Improving the Performance of Multivariate Bernoulli Model based Documents Clustering Algorithms using Transformation Techniques
Perumal Pitchandi and Nedunchezhian Raju
DOI : 10.3844/jcssp.2011.762.769
Journal of Computer Science
Volume 7, Issue 5
Problem statement: Document clustering is the most important areas of data mining since they are very much and currently the subject of significant global research since such areas strengthen the enterprises of web intelligence, web mining, web search engine design and so forth. Generative models based on the multivariate Bernoulli and multinomial distributions have been widely used for text classification. Approach: This study explores the suitability of multivariate Bernoulli model based probabilistic algorithm for text clustering application. In a multivariate Bernoulli model, a document is represented as a binary vector over the space of words with 0 and 1, indicating that whether word occurs or not in the document. The number of occurrences is not considered. So the word frequency information is lost due to this nature of implementation. In this work, we propose a FFT based transformation technique for improving clustering performance of multivariate Bernoulli model based probabilistic algorithm. We are using the transformation technique to transform the actual term frequency count data in to a time domain signal. So, the weight of frequency of each word will be distributed throughout each row of records.

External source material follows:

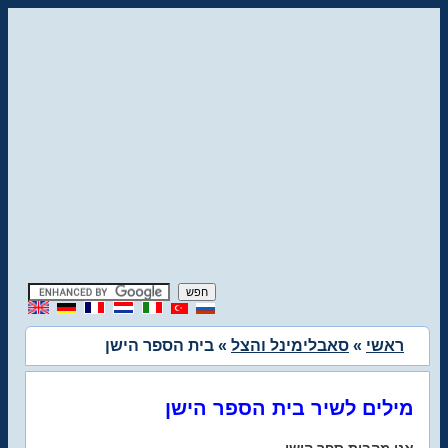
ראשי
»
סאבלימינל והצל
» בית הספר הישן
מילים לשיר בית הספר הישן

Now if we apply multivariate Bernoulli model on values less than zero and greater than zero, the performance will get increased since there is no information loss in this kind of data representation. Results: In this work, Bernoulli model-based clustering and an improved version of the same will be implemented and evaluated using suitable metrics and the results are shown. Conclusion: The transformation technique in multivariate Bernoulli model improves the performance of document clustering significantly.
© 2011 Perumal Pitchandi and Nedunchezhian Raju. This is an open access article distributed under the terms of the Creative Commons Attribution License, which permits unrestricted use, distribution, and reproduction in any medium, provided the original author and source are credited.